Location
- 1404 IH 35 N New Braunfels, Texas 78130 United States
- 29°39′20″N 98°18′31″W﻿ / ﻿29.6556°N 98.3087°W

Information
- School type: Public high school
- Established: 2020
- School district: Comal Independent School District
- Principal: Angela Looney
- Teaching staff: 84.38 (on an FTE basis)
- Grades: 9–12
- Enrollment: 1,263 (2025–2026)
- Student to teacher ratio: 15.18
- Colors: Maroon & Gray
- Athletics conference: UIL Class 4A
- Mascot: Wolf
- Website: dhs.comalisd.org

= Davenport High School (Texas) =

Public school in Texas, United States

Davenport High School is a public high school in Comal ISD in Texas. It opened in August 2020 and mainly services the Garden Ridge area.

== History ==

Davenport High School was opened for public enrollment in August 2020. The name Davenport is a tribute to the former name of the townsite where the school is located.
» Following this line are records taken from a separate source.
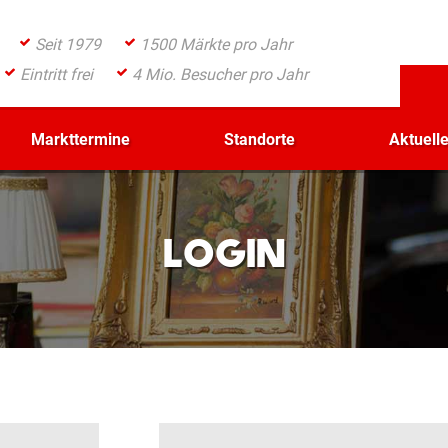
Seit 1979
1500 Märkte pro Jahr
Eintritt frei
4 Mio. Besucher pro Jahr
Markttermine
Standorte
Aktuell
LOGIN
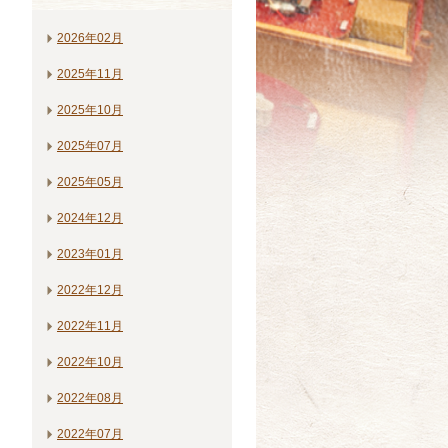
2026年02月
2025年11月
2025年10月
2025年07月
2025年05月
2024年12月
2023年01月
2022年12月
2022年11月
2022年10月
2022年08月
2022年07月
There had already existed a school under the name of Davenport in the area prior to the establishment of Davenport High School, although following World War 2, the former was consolidated with two other schools to form Comal Elementary School.

== Achievements ==

The Davenport High School marching band earned a bronze medal in the 2024 UIL 4A Marching Band Competition. In the 2025 UIL 4A Marching Band Competition, Davenport’s marching band earned a silver medal.